В партийной группе лаборатории только четверо коммунистов: она, Парамонов и двое техников. Смагин, Глебова и Зимнев беспартийные. Сейчас предстоит говорить ей, Колосовой. Но угнетает мысль: в чем-то с Петь-Петухом и ее большой просчет. Возмущалась им и все-таки мирилась.

— Мне сложно выступать. Скажу лишь одно: согласна с товарищами.

Петь с удивлением посмотрел на нее: не ожидал.

— Что еще о нем сказать? Трудно с ним работать. Не слушает советов, делает все по-своему и… неправильно. Так было с исследованиями фильтрации в районе Полесьевского мыса: из рук вон негодная работа. Переделывали, перерасходовали… Вещи надо оценивать по их стоимости. По-партийному…

— Где уж нам, беспартийным, уметь оценивать!

Пропустила мимо ушей его выпад. Привела еще несколько фактов. И все мучилась: сказать ли о чертежнице Елкиной? Имеет ли право? Почему-то вспомнилось, как выходя с Николаем из загса, неожиданно на углу встретили Веру Павловну и Петя. Петь — первокурсник, в светло-сером костюме, нараспашку габардиновый плащ. Навстречу — военный с красными лампасами. Вера Павловна — тихохонько: «Приготовься, Петь, поздоровайся. Этот генерал — брат ректора Медицинского института». Петь шаркает ногой. У мамы и сынка — такие улыбушки! Генерал кивнул и прошел мимо, — долой улыбки. Петь не может смириться с тем, что Николай — «мужик мужиком» и что она — дочь Голопаса Фомки — выше его, сына профессора, по служебному положению.

Слово попросил Зимнев. Это редкость: не любит выступать. Кашлянул, точно пробуя голос. Вынул, не спеша, из кармана носовой платок, скомкал его в руках, вытер губы. И наконец:

— Кто вас, молодой человек, испортил? Не лучше ли, чем злоупотреблять, зла не употреблять? Нельзя ко всему относиться отрицательно.
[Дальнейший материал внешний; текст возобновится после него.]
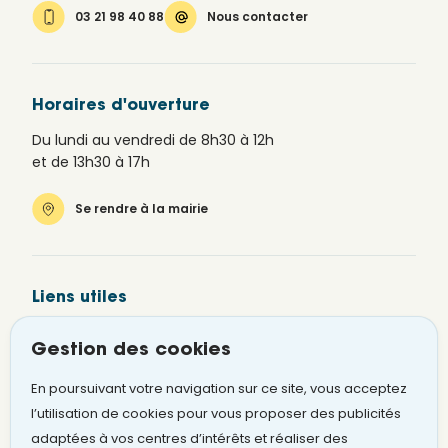
03 21 98 40 88
Nous contacter
Horaires d'ouverture
Du lundi au vendredi de 8h30 à 12h
et de 13h30 à 17h
Se rendre à la mairie
Liens utiles
Newsletter
Gestion des cookies
Alerte SMS
En poursuivant votre navigation sur ce site, vous acceptez
Signaler un problème
l’utilisation de cookies pour vous proposer des publicités
adaptées à vos centres d’intérêts et réaliser des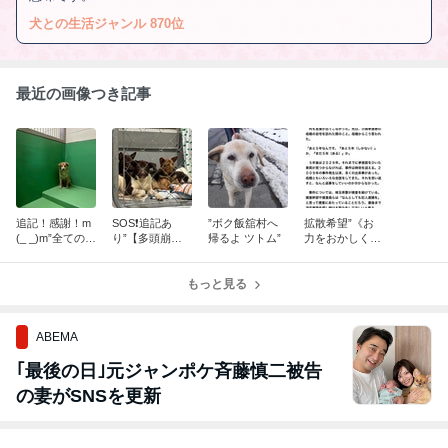
犬との生活ジャンル 870位
最近の画像つき記事
追記！感謝！m
SOS❗追記あ
”ボク飯舘村へ
拡散希望”《お
(_ _)m”全ての命
り”【多頭崩壊
帰るよ ツトム”
力をおかしくだ
を救えるなんて
雑種犬 ８２頭】
さい》死亡ひき
思っていないけ
四国”
逃げ事件の時効
ど”
もっと見る
撤廃署名のご協
力をお願い致し
ます
ABEMA
｢最後の日｣元ジャンポケ斉藤慎二被告
の妻がSNSを更新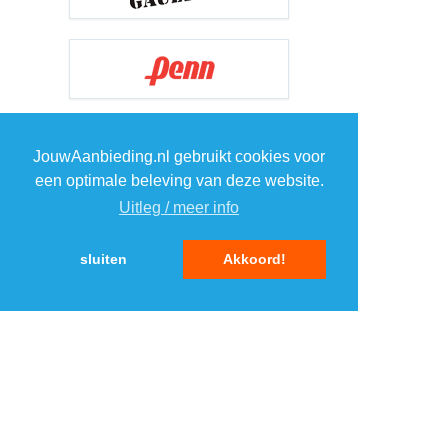
JouwAanbieding.nl gebruikt cookies voor
een optimale beleving van deze website.
Uitleg / meer info
sluiten
Akkoord!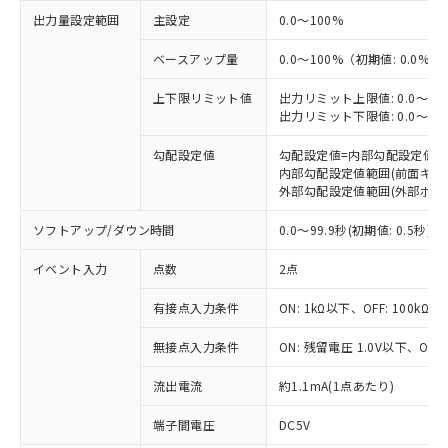
出力量設定範囲
主設定
0.0～100%
ベースアップ量
0.0～100%（初期値: 0.0%）
上下限リミット値
出力リミット上限値: 0.0～100
出力リミット下限値: 0.0～100%
勾配設定値
勾配設定値=内部勾配設定値
内部勾配設定値範囲(前面キーまたは
※1 対応状況
外部勾配設定値範囲(外部ボリウムで
対応済み：EU RoHS指令（10物質）の
ソフトアップ/ダウン時間
0.0～99.9秒(初期値: 0.
非含有に対応した製品が提供可能な商品で
イベント入力
点数
2点
す。
対応予定：EU RoHS指令（10物質）の非含
ご利用条件
有接点入力条件
ON: 1kΩ以下、OFF: 100kΩ以
有に対応した製品に切り替える予定のある
商品です。
無接点入力条件
ON: 残留電圧 1.0V以下、OFF
対応予定なし：EU RoHS指令（10物質）の
以下の条件をお読みいただき、同意のうえ
非含有に非対応の商品で、対応品を出す予
流出電流
約1.1mA(1点あたり)
ご利用ください。
定はありません。
調査・確認中：EU RoHS指令（10物質）の
端子間電圧
DC5V
本サービスは、当社制御機器事業取扱
※1 中国RoHS○×表
非含有の対応状況を調査中または確認中の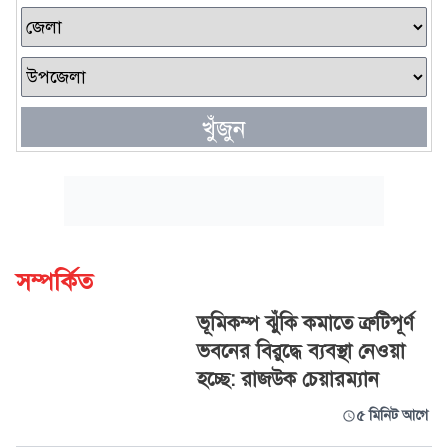
খুঁজুন
সম্পর্কিত
ভূমিকম্প ঝুঁকি কমাতে ত্রুটিপূর্ণ
ভবনের বিরুদ্ধে ব্যবস্থা নেওয়া
হচ্ছে: রাজউক চেয়ারম্যান
৫ মিনিট আগে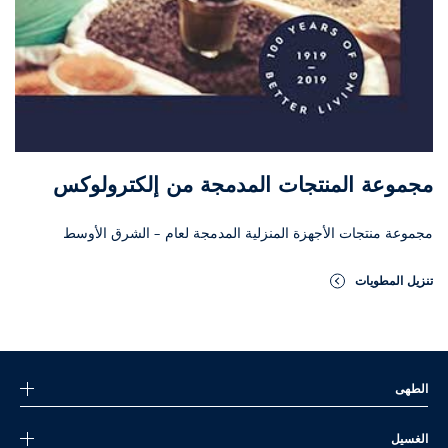
مجموعة المنتجات المدمجة من إلكترولوكس
مجموعة منتجات الأجهزة المنزلية المدمجة لعام – الشرق الأوسط
تنزيل المطويات
الطهى
الغسيل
Я бы на вашем месте пересмотрел свое отношение к людям, к работе, к жизни. Да, к жизни.

Еще раз кашлянул, еще раз вытер губы:

— Вот и все. Сел.

С места поднялся Смагин.

— Полностью разделяю точку зрения тех, кто высказывался до меня, — начал он.

Ольга насторожилась: занятно, что скажет дальше?

— О его ошибках и поведении я лично говорил с ним неоднократно. Разъяснял, доказывал и огорчался, что ничего доказать не могу. Его ошибки, как заведено у нас в лаборатории, мы обсуждали на производственных совещаниях… Пусть скажут товарищи. Моя оплошность: недостаточно строго оценивал его проступки. Как и другие, относился к нему снисходительно. Думал: молодо-зелено, годы унесут хмель. Жаль, что не так… Очень жаль!

Слова у Смагина подогнаны плотно, произносит их так, будто заранее выговорил про себя и теперь лишь повторяет вслух. Но Ольга не почувствовала в них ни подлинного негодования по адресу Петя, ни решимости принять крутые меры.

— У вас, Петр Сергеевич, найдется что сказать? — спросил Смагин.

Петь-Петух встал, прислонился к стене:

— О моей работе. Ошибки, признаться, бывают. Как и все, небезгрешен. По поводу моего пятимесячного труда и злополучной странички, о которых говорил Роман Васильевич, считаю: лучше писать мало, чем много. Много пишут потому, что мало — труднее.

Петь не оправдывался, просто начисто все отрицал. А дальше не выдержал, съехал на каверзы:

— Мне никто не помогает. Те, кто может, — не хотят, те, кто хочет помочь, — не могут. О задержке моего отчета? Отчет задержала Колосова. Не знаю, почему долго не рассматривала.

Ложь, отметила Ольга. Выгораживает себя. Глупо!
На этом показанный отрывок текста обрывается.